Dimitris Georgiou with his wife, Maria

"After four years, I can say that the choice was justified. I don't want to leave. We try to hook up professionally and financially, the place is experiencing tourist development and the Greek community has made leaps. We recently had new births. The future is here," says Georgiou.

Apassia, a Greek café in Imvros

Dozens of Greek homes have been repaired in recent years in the previously dilapidated villages of Imvros, in order to house the returning families. Grandparents' olive trees and other agricultural crops provide some income for some of them. Others have opened restaurants and leisure shops (taverns, cafes, patisseries) or other businesses (car washes, etc.) while some are employed for the needs of Greek schools.

Obstacles to the repatriation process remain, and the Imvrian Associations continue to work to remove them.
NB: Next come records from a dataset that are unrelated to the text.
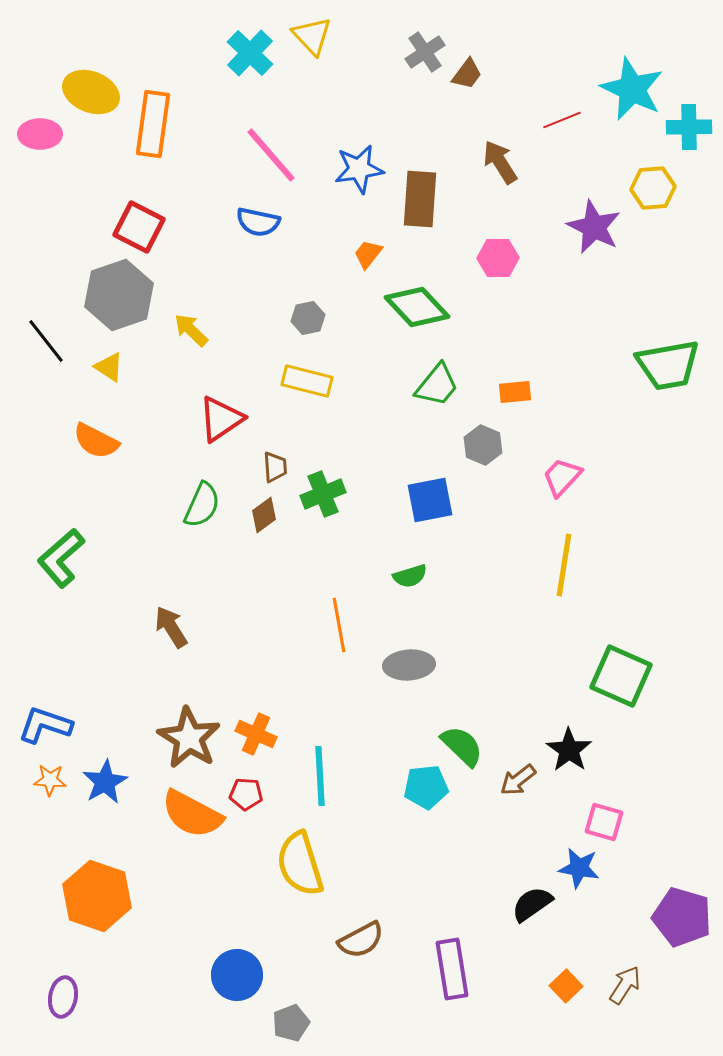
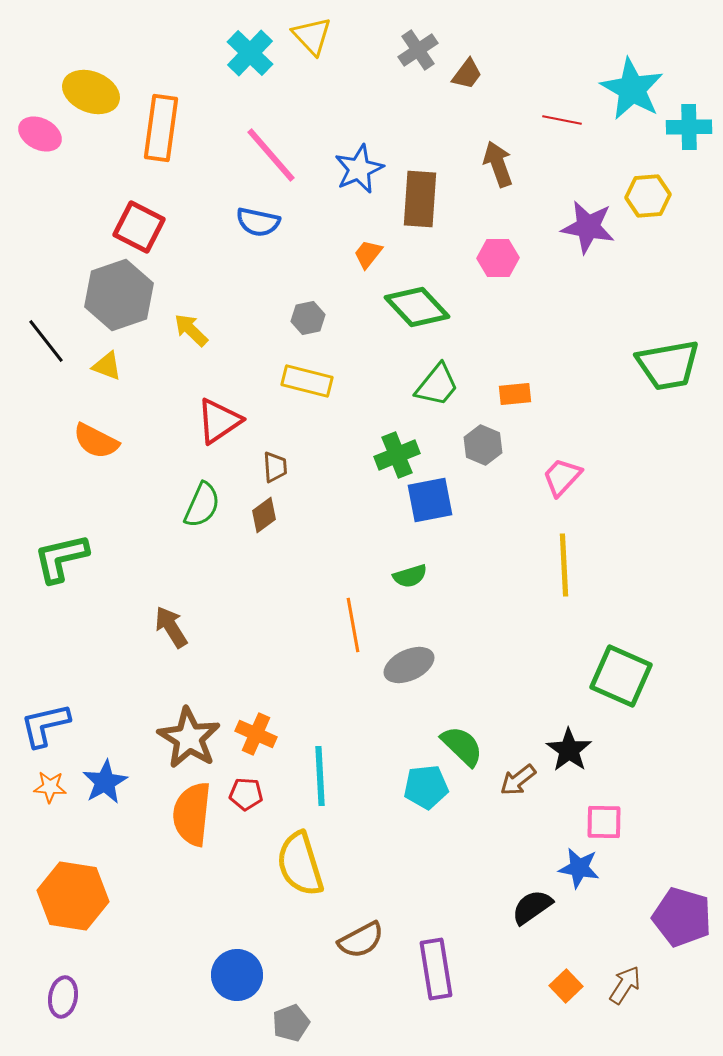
gray cross at (425, 52): moved 7 px left, 2 px up
cyan star at (632, 89): rotated 4 degrees clockwise
red line at (562, 120): rotated 33 degrees clockwise
orange rectangle at (153, 124): moved 8 px right, 4 px down
pink ellipse at (40, 134): rotated 27 degrees clockwise
brown arrow at (500, 162): moved 2 px left, 2 px down; rotated 12 degrees clockwise
blue star at (359, 169): rotated 15 degrees counterclockwise
yellow hexagon at (653, 188): moved 5 px left, 8 px down
purple star at (594, 227): moved 6 px left; rotated 16 degrees counterclockwise
yellow triangle at (109, 367): moved 2 px left, 1 px up; rotated 12 degrees counterclockwise
orange rectangle at (515, 392): moved 2 px down
red triangle at (221, 419): moved 2 px left, 2 px down
green cross at (323, 494): moved 74 px right, 39 px up
green L-shape at (61, 558): rotated 28 degrees clockwise
yellow line at (564, 565): rotated 12 degrees counterclockwise
orange line at (339, 625): moved 14 px right
gray ellipse at (409, 665): rotated 21 degrees counterclockwise
blue L-shape at (45, 725): rotated 32 degrees counterclockwise
orange star at (50, 780): moved 7 px down
orange semicircle at (192, 814): rotated 68 degrees clockwise
pink square at (604, 822): rotated 15 degrees counterclockwise
orange hexagon at (97, 896): moved 24 px left; rotated 10 degrees counterclockwise
black semicircle at (532, 904): moved 3 px down
purple rectangle at (452, 969): moved 16 px left
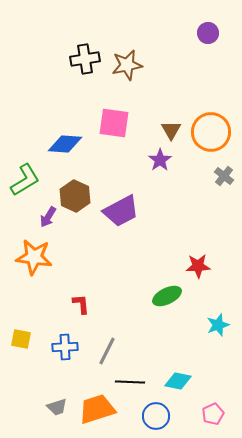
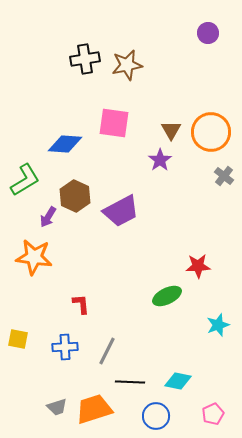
yellow square: moved 3 px left
orange trapezoid: moved 3 px left
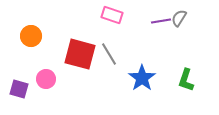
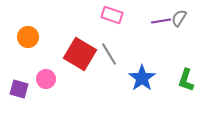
orange circle: moved 3 px left, 1 px down
red square: rotated 16 degrees clockwise
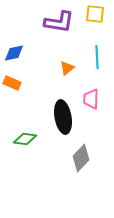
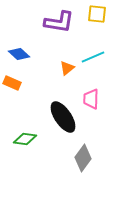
yellow square: moved 2 px right
blue diamond: moved 5 px right, 1 px down; rotated 55 degrees clockwise
cyan line: moved 4 px left; rotated 70 degrees clockwise
black ellipse: rotated 24 degrees counterclockwise
gray diamond: moved 2 px right; rotated 8 degrees counterclockwise
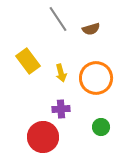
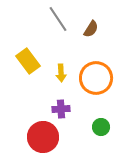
brown semicircle: rotated 42 degrees counterclockwise
yellow arrow: rotated 12 degrees clockwise
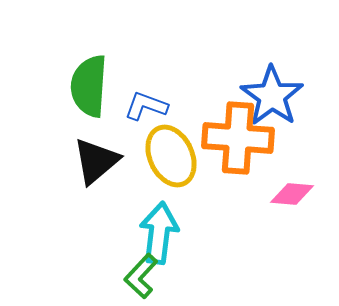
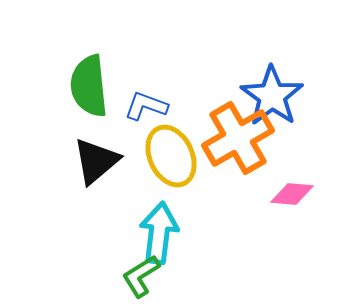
green semicircle: rotated 10 degrees counterclockwise
orange cross: rotated 34 degrees counterclockwise
green L-shape: rotated 15 degrees clockwise
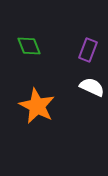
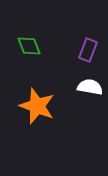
white semicircle: moved 2 px left; rotated 15 degrees counterclockwise
orange star: rotated 6 degrees counterclockwise
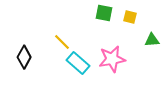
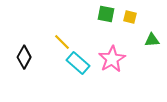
green square: moved 2 px right, 1 px down
pink star: rotated 20 degrees counterclockwise
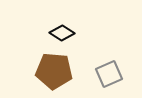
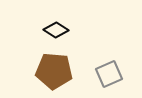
black diamond: moved 6 px left, 3 px up
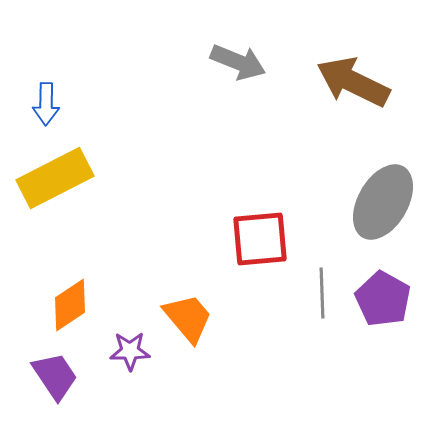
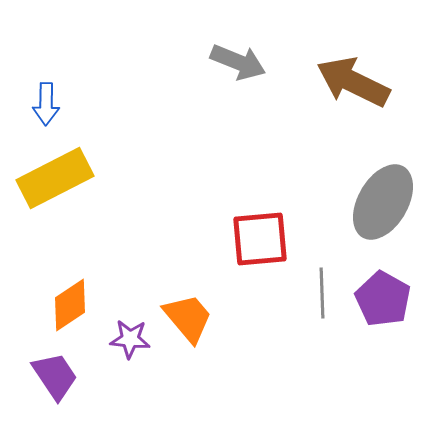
purple star: moved 12 px up; rotated 6 degrees clockwise
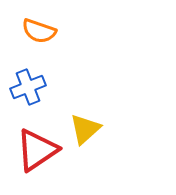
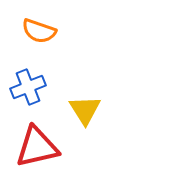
yellow triangle: moved 19 px up; rotated 20 degrees counterclockwise
red triangle: moved 3 px up; rotated 21 degrees clockwise
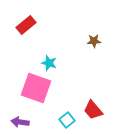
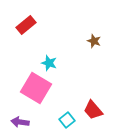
brown star: rotated 24 degrees clockwise
pink square: rotated 12 degrees clockwise
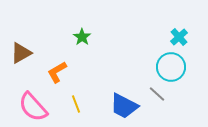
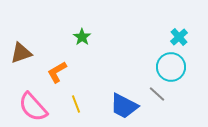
brown triangle: rotated 10 degrees clockwise
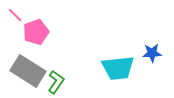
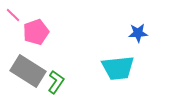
pink line: moved 2 px left
blue star: moved 14 px left, 20 px up
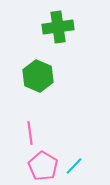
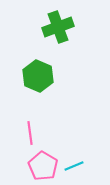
green cross: rotated 12 degrees counterclockwise
cyan line: rotated 24 degrees clockwise
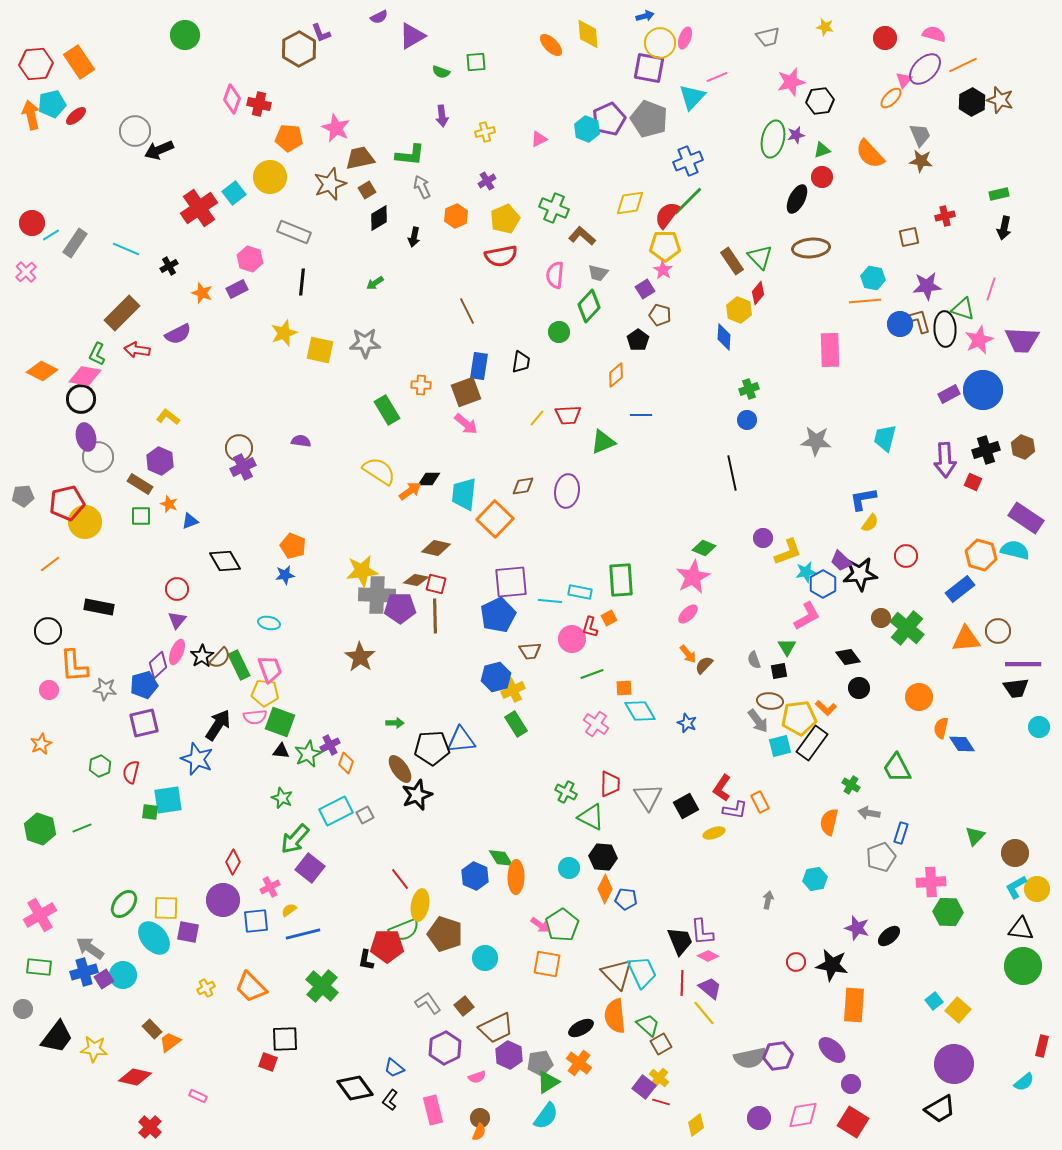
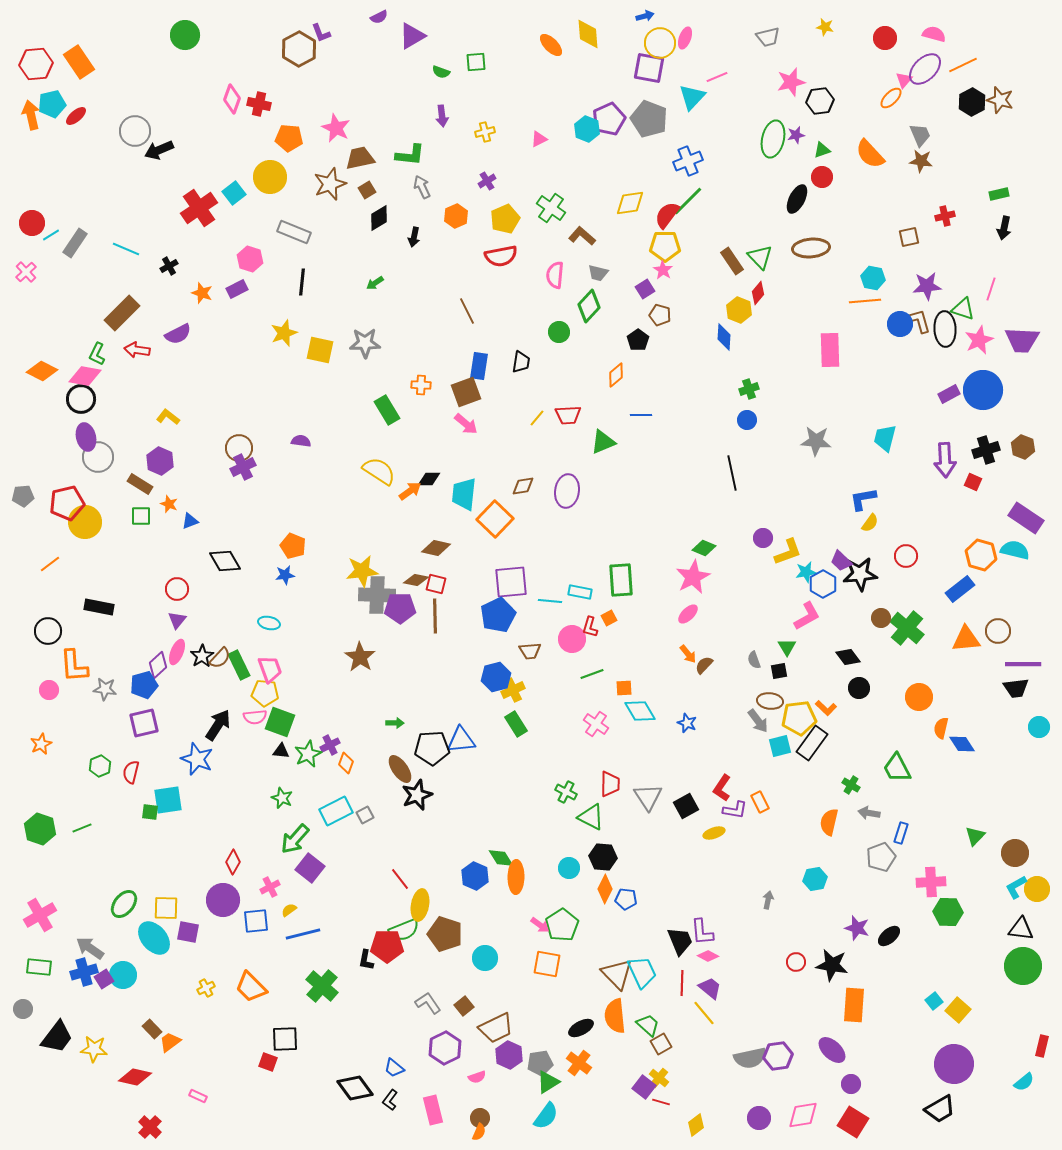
green cross at (554, 208): moved 3 px left; rotated 12 degrees clockwise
The main concern is the right of inheritance and the condition to have Turkish citizenship in order to use it.

"If he doesn't have it, he must either acquire Turkish citizenship or liquidate his property within a year," explained Pavlos Stamatidis.

Another "thorn" is the tricks often used by the Turkish authorities to circumvent their obligation by law to return the property that has been expropriated, if within 25 years they have not been used for the reasons for which the expropriation took place.

"They find ways to rent property to individuals for 50 years. We are fighting with many such cases," he stressed.

It appears that although Hellenism was nearly extinguished in the genocide, Turkification processes, pogroms and pressures, it is coming back to life in Imvros.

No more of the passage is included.